Onai­yekan further explained that it is hard to say there is any government in power considering the fact that Buhari has rarely done anything significant since he assumed power.

“It is difficult to say we have one because the government in power has not really taken any action yet for us on which to judge them. They have told us to be patient. Buhari, especially, says we should be patient and let him take his time. Obviously, he has only four years to do whatever he wants to do. He cannot spend the whole of one year preparing.

“Corruption in Nigeria is not basically a question of individuals who are greedy or dishonest because by the time you meet individual Nigerians, we are all struggling.

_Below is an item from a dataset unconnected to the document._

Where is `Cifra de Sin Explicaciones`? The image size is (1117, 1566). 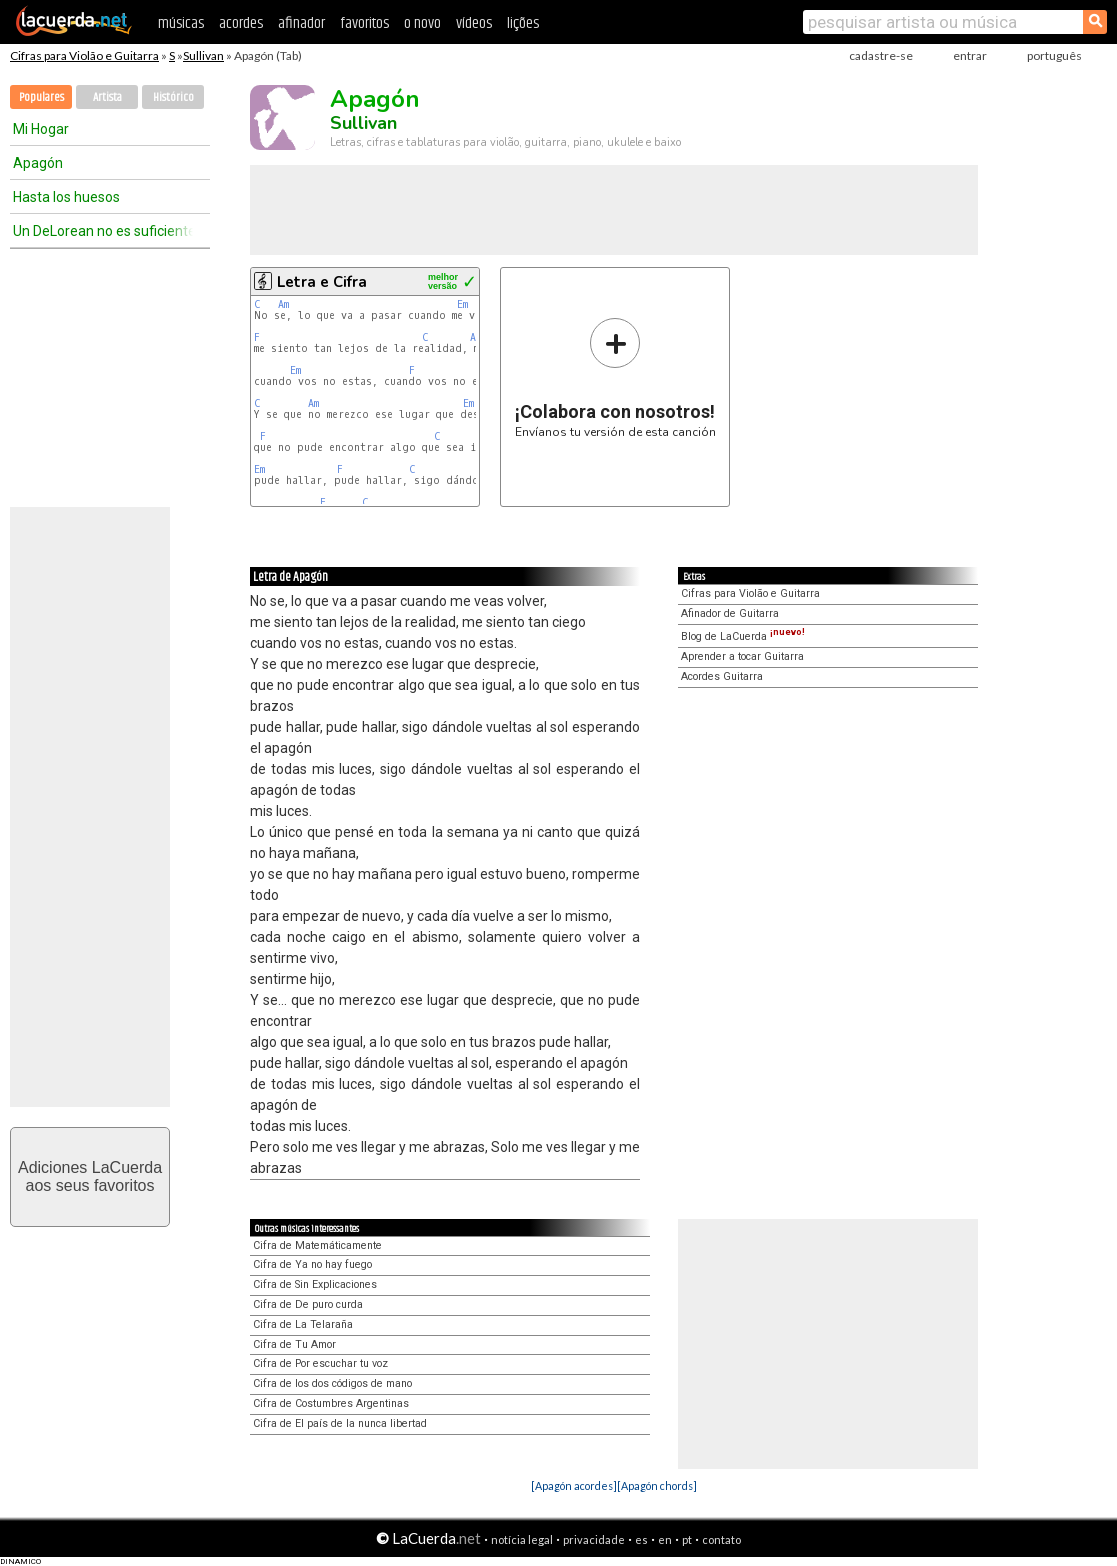
Cifra de Sin Explicaciones is located at coordinates (315, 1284).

Everybody knows one another and you don’t really want to point finger at any particular person.

Rather, it is a whole system that is corrupt, which needs to be changed – the system of governance, the way business is done in the government offices. All this have to change if corruption is to be tackled.”

“It means also that those who claim, or those who have the job to tackle corruption, must themselves do it in a non-corrupt fashion. This is where it is necessary that the rule of law must be followed. You cannot just pounce on somebody because you think you don’t like him or because people are talking about him. This is the problem that Buhari has.”